DP Review is a professional organization and their review of the Nikon D600 meets professional standards. It is impressive how much better the Nikon D600 camera performs than Canon and Sony's high end cameras. The D600 is clearly the winner in the DP Review comparison of these top end cameras. For me the D600's handling of ISO images sets it apart from the competition and is one reason why Nikon is the #1 camera brand.

Apparently the early production run of the Nikon D600 had some cameras whose shutter mechanism was faulty. Nikon gave an advisory in February 2013 for those affected to take their cameras to their service centers and many had their camera's shutter mechanism replaced.

Canon's top end camera also experienced a light leak issue from its early production run. Apparently providing a fix was much more involved because it was a structural problem. Apparently Canon's solution was to put a tape inside the camera to cover the light leak.

Finally, the D600 is awesome!

1 upvote
Segaman

For some its awesome, for others its their worst nightmare.
As long as your happy everything is fine, if there is a 610 there is a big reason for that.....

Comment edited 2 times, last edit 1 minute after posting
2 upvotes
WhiteBeard

You seem to trust DP Review's "professional standards" so much that you forget to use your own critical sense. Look closely at the studio shots, JPEG at 100 and 3200 ISO and tell me that the Nikon is not overly soft and lacking detail compared to the Sony or Canon, especially on the playing cards.

0 upvotes
Noogy

http://www.dpreview.com/previews/nikon-d610/

Cheers to DPR for the gold rating of D600 - a clearly defective camera by design and component. The link above is the implied admission from Nikon. Next time raters from DPR, it is better that you state "we withhold any final rating on this camera at this time until we see a conclusive fix from Nikon" or something like that and save yourselves the embarrassment.

4 upvotes
gmortiz

D600 nightmare: After three weeks a few spots appeared. After four weeks a MASSIVE number of spots appeared and I sent it in to Nikon's New York repair facility. Two weeks later I received it, they had replaced the shutter mechanism and cleaned the low pass filter. I took some blue sky test shots which revealed spots still on the sensor. Back to Nikon for the second time. I received the D600 back from Nikon and the workorder shows all they did was re-clean the already cleaned sensor. Test shots show the exact same spots present as when they received it.

How ridiculous is it that an untrained consumer can see a serious problem in 5 minutes, and Nikon's service center has now twice sent out a camera with a damaged sensor.

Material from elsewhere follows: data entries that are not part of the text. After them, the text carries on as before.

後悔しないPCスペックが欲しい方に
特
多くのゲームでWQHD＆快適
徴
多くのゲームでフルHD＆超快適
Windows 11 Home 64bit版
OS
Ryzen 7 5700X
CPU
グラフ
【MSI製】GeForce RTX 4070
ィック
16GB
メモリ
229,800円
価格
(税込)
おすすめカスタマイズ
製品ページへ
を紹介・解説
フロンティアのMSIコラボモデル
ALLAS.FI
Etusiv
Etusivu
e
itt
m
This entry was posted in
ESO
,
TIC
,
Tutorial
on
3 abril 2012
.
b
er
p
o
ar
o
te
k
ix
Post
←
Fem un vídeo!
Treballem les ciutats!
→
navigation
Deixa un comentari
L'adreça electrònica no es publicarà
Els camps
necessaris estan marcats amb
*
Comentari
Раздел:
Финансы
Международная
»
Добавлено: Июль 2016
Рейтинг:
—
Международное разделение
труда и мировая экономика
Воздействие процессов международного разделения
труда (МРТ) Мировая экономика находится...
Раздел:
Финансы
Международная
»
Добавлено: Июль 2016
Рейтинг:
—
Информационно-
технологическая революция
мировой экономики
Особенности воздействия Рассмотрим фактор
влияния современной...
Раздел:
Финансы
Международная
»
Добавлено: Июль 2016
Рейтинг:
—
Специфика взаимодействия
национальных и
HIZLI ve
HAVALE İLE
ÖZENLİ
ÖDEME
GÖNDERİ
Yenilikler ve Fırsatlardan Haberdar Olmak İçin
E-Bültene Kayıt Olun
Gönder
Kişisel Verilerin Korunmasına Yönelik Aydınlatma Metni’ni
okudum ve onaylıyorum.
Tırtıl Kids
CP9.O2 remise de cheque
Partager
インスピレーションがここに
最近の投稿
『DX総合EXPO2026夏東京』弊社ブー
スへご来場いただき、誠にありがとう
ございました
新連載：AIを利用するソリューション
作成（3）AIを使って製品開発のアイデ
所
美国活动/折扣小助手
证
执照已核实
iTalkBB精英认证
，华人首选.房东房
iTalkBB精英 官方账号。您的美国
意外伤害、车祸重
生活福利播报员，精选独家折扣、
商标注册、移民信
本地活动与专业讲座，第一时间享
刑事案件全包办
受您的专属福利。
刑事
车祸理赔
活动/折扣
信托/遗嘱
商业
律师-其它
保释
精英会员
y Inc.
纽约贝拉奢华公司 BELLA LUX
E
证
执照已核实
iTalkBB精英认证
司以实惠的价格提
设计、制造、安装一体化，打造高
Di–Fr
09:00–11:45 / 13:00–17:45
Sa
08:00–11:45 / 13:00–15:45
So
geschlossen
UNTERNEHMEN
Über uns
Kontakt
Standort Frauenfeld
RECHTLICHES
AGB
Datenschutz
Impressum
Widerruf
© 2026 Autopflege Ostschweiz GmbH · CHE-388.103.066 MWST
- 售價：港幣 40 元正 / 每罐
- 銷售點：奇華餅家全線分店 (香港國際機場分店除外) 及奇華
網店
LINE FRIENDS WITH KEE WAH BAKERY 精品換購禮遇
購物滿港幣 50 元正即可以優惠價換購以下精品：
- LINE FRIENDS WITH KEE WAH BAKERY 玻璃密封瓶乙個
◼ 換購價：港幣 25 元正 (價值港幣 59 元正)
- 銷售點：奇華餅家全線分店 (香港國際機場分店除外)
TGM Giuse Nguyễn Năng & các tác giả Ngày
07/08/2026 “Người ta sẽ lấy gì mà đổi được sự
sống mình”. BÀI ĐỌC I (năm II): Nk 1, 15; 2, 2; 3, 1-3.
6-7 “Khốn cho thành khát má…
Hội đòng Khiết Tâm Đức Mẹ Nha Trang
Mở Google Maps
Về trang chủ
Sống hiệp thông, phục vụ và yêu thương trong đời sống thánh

One more thing: HEY NIKON - can we end the fantasy that the problem is dust? From the owner's manual: "Note, however, that the filter is extremely delicate and easily damaged." And apparently it is damaged when lubricant from the shutter mechanism hit it.

5 upvotes
nekrosoft13

the "trained" technician is stuck in some poorly lit building. Is not like they can go outside and take shots of blue sky.

2 upvotes
hovirag

Nikon comes clean over the dust and oil problem – meaning they fixed it. Nikon users also mentioned even before the Nikon announcement that these issues disappear after the camera has been run in.
Source: http://bubbajuju.com/get_nikon_d600_on_sale/
where there are two comparison grids of the most popular cameras to date.

0 upvotes
socaltrevor

they didn't fix it

0 upvotes
jengord

No they havent fixed it. What they are doing in Australia is fitting a new D600 shutter, cleaning your sensor and sending it back, then surprise surprise after about 500-1000 shots the oil is splattered thickly again, not the normal one or two spots but multiple,this is not normal! after about 4 returns they send you another D600. So then your back on the round-about. I dont think I will buy NIKON again.